From the listing below, copy each line where "Vũng" occurs.

%%

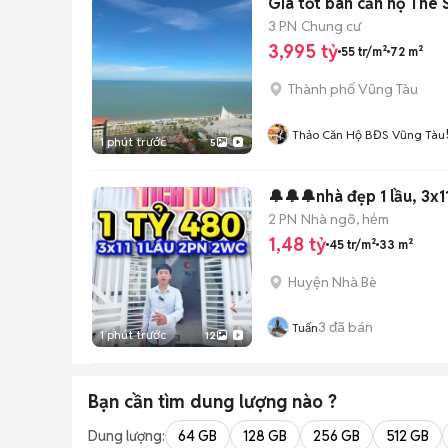
Giá tốt bán căn hộ The 
3 PN
Chung cư
3,995 tỷ
55 tr/m²
72 m²
Thành phố Vũng Tàu
Thảo Căn Hộ BĐS Vũng Tàu
1 phút trước
5
2 PN
Nhà ngõ, hẻm
1,48 tỷ
45 tr/m²
33 m²
Huyện Nhà Bè
3
đã bán
Tuấn
1 phút trước
12
Bạn cần tìm
dung lượng
nào ?
Dung lượng:
64 GB
128 GB
256 GB
512 GB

%%

◆ ANSWER BOX:
Thành phố Vũng Tàu
Thảo Căn Hộ BĐS Vũng Tàu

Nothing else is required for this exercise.